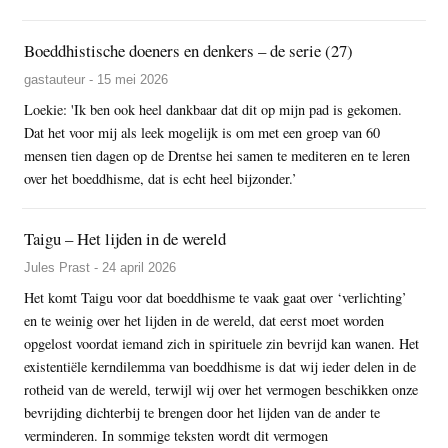
Boeddhistische doeners en denkers – de serie (27)
gastauteur - 15 mei 2026
Loekie: 'Ik ben ook heel dankbaar dat dit op mijn pad is gekomen.
Dat het voor mij als leek mogelijk is om met een groep van 60
mensen tien dagen op de Drentse hei samen te mediteren en te leren
over het boeddhisme, dat is echt heel bijzonder.’
Taigu – Het lijden in de wereld
Jules Prast - 24 april 2026
Het komt Taigu voor dat boeddhisme te vaak gaat over ‘verlichting’
en te weinig over het lijden in de wereld, dat eerst moet worden
opgelost voordat iemand zich in spirituele zin bevrijd kan wanen. Het
existentiële kerndilemma van boeddhisme is dat wij ieder delen in de
rotheid van de wereld, terwijl wij over het vermogen beschikken onze
bevrijding dichterbij te brengen door het lijden van de ander te
verminderen. In sommige teksten wordt dit vermogen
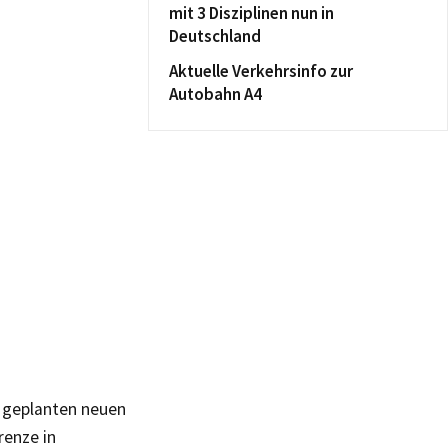
mit 3 Disziplinen nun in
Deutschland
Aktuelle Verkehrsinfo zur
Autobahn A4
u geplanten neuen
renze in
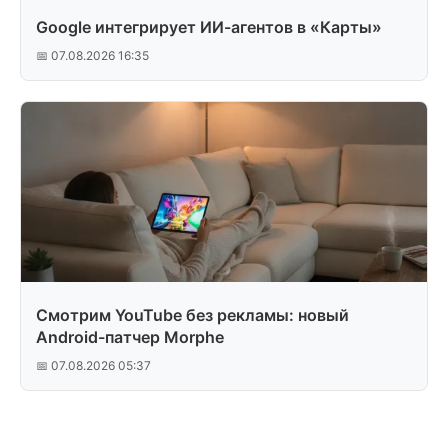
Google интегрирует ИИ-агентов в «Карты»
📅 07.08.2026 16:35
Смотрим YouTube без рекламы: новый
Android-патчер Morphe
📅 07.08.2026 05:37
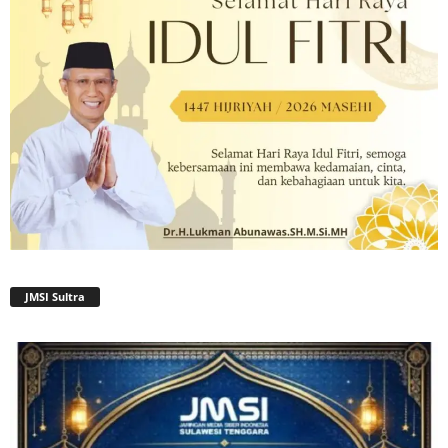
JMSI Sultra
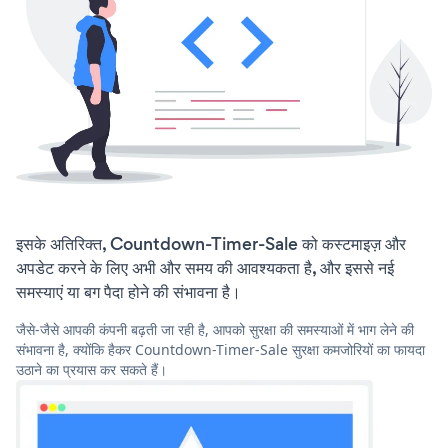
इसके अतिरिक्त, Countdown-Timer-Sale को कस्टमाइज़ और
अपडेट करने के लिए अभी और समय की आवश्यकता है, और इससे नई
समस्याएं या बग पैदा होने की संभावना है।
जैसे-जैसे आपकी कंपनी बढ़ती जा रही है, आपको सुरक्षा की समस्याओं में भाग लेने की
संभावना है, क्योंकि हैकर Countdown-Timer-Sale सुरक्षा कमजोरियों का फायदा
उठाने का प्रयास कर सकते हैं।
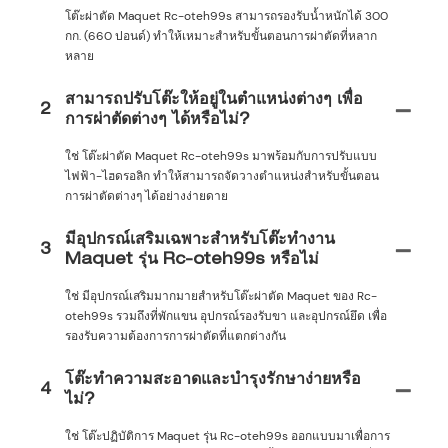
โต๊ะผ่าตัด Maquet Rc-oteh99s สามารถรองรับน้ำหนักได้ 300
กก. (660 ปอนด์) ทำให้เหมาะสำหรับขั้นตอนการผ่าตัดที่หลาก
หลาย
สามารถปรับโต๊ะให้อยู่ในตำแหน่งต่างๆ เพื่อ
2
การผ่าตัดต่างๆ ได้หรือไม่?
ใช่ โต๊ะผ่าตัด Maquet Rc-oteh99s มาพร้อมกับการปรับแบบ
ไฟฟ้า-ไฮดรอลิก ทำให้สามารถจัดวางตำแหน่งสำหรับขั้นตอน
การผ่าตัดต่างๆ ได้อย่างง่ายดาย
มีอุปกรณ์เสริมเฉพาะสำหรับโต๊ะทำงาน
3
Maquet รุ่น Rc-oteh99s หรือไม่
ใช่ มีอุปกรณ์เสริมมากมายสำหรับโต๊ะผ่าตัด Maquet ของ Rc-
oteh99s รวมถึงที่พักแขน อุปกรณ์รองรับขา และอุปกรณ์ยึด เพื่อ
รองรับความต้องการการผ่าตัดที่แตกต่างกัน
โต๊ะทำความสะอาดและบำรุงรักษาง่ายหรือ
4
ไม่?
ใช่ โต๊ะปฏิบัติการ Maquet รุ่น Rc-oteh99s ออกแบบมาเพื่อการ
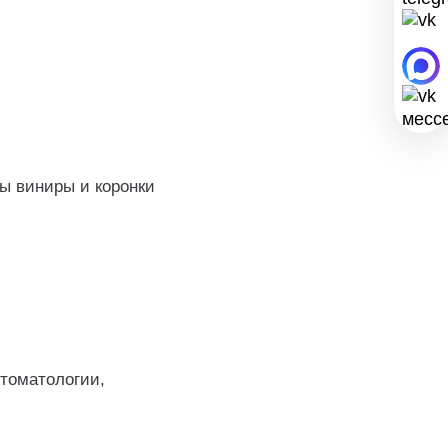
ы виниры и коронки
стоматологии,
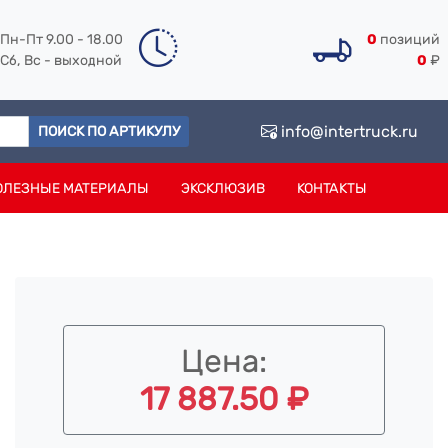
Пн-Пт 9.00 - 18.00
0
позиций
Сб, Вс - выходной
0
₽
info@intertruck.ru
ПОИСК ПО АРТИКУЛУ
ОЛЕЗНЫЕ МАТЕРИАЛЫ
ЭКСКЛЮЗИВ
КОНТАКТЫ
Цена:
17 887.50 ₽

····················

## Your task
Set down the full listing above with its wording unchanged. Leave out its images.

## Solution
Boeddhistische doeners en denkers – de serie (27)
gastauteur - 15 mei 2026
Loekie: 'Ik ben ook heel dankbaar dat dit op mijn pad is gekomen.
Dat het voor mij als leek mogelijk is om met een groep van 60
mensen tien dagen op de Drentse hei samen te mediteren en te leren
over het boeddhisme, dat is echt heel bijzonder.’
Taigu – Het lijden in de wereld
Jules Prast - 24 april 2026
Het komt Taigu voor dat boeddhisme te vaak gaat over ‘verlichting’
en te weinig over het lijden in de wereld, dat eerst moet worden
opgelost voordat iemand zich in spirituele zin bevrijd kan wanen. Het
existentiële kerndilemma van boeddhisme is dat wij ieder delen in de
rotheid van de wereld, terwijl wij over het vermogen beschikken onze
bevrijding dichterbij te brengen door het lijden van de ander te
verminderen. In sommige teksten wordt dit vermogen
mit 3 Disziplinen nun in
Deutschland
Aktuelle Verkehrsinfo zur
Autobahn A4
u geplanten neuen
renze in
Google интегрирует ИИ-агентов в «Карты»
📅 07.08.2026 16:35
Смотрим YouTube без рекламы: новый
Android-патчер Morphe
📅 07.08.2026 05:37
JMSI Sultra
इसके अतिरिक्त, Countdown-Timer-Sale को कस्टमाइज़ और
अपडेट करने के लिए अभी और समय की आवश्यकता है, और इससे नई
समस्याएं या बग पैदा होने की संभावना है।
जैसे-जैसे आपकी कंपनी बढ़ती जा रही है, आपको सुरक्षा की समस्याओं में भाग लेने की
संभावना है, क्योंकि हैकर Countdown-Timer-Sale सुरक्षा कमजोरियों का फायदा
उठाने का प्रयास कर सकते हैं।
โต๊ะผ่าตัด Maquet Rc-oteh99s สามารถรองรับน้ำหนักได้ 300
กก. (660 ปอนด์) ทำให้เหมาะสำหรับขั้นตอนการผ่าตัดที่หลาก
หลาย
สามารถปรับโต๊ะให้อยู่ในตำแหน่งต่างๆ เพื่อ
2
การผ่าตัดต่างๆ ได้หรือไม่?
ใช่ โต๊ะผ่าตัด Maquet Rc-oteh99s มาพร้อมกับการปรับแบบ
ไฟฟ้า-ไฮดรอลิก ทำให้สามารถจัดวางตำแหน่งสำหรับขั้นตอน
การผ่าตัดต่างๆ ได้อย่างง่ายดาย
มีอุปกรณ์เสริมเฉพาะสำหรับโต๊ะทำงาน
3
Maquet รุ่น Rc-oteh99s หรือไม่
ใช่ มีอุปกรณ์เสริมมากมายสำหรับโต๊ะผ่าตัด Maquet ของ Rc-
oteh99s รวมถึงที่พักแขน อุปกรณ์รองรับขา และอุปกรณ์ยึด เพื่อ
รองรับความต้องการการผ่าตัดที่แตกต่างกัน
โต๊ะทำความสะอาดและบำรุงรักษาง่ายหรือ
4
ไม่?
ใช่ โต๊ะปฏิบัติการ Maquet รุ่น Rc-oteh99s ออกแบบมาเพื่อการ
ы виниры и коронки
стоматологии,
Пн-Пт 9.00 - 18.00
0
позиций
Сб, Вс - выходной
0
₽
info@intertruck.ru
ПОИСК ПО АРТИКУЛУ
ОЛЕЗНЫЕ МАТЕРИАЛЫ
ЭКСКЛЮЗИВ
КОНТАКТЫ
Цена:
17 887.50 ₽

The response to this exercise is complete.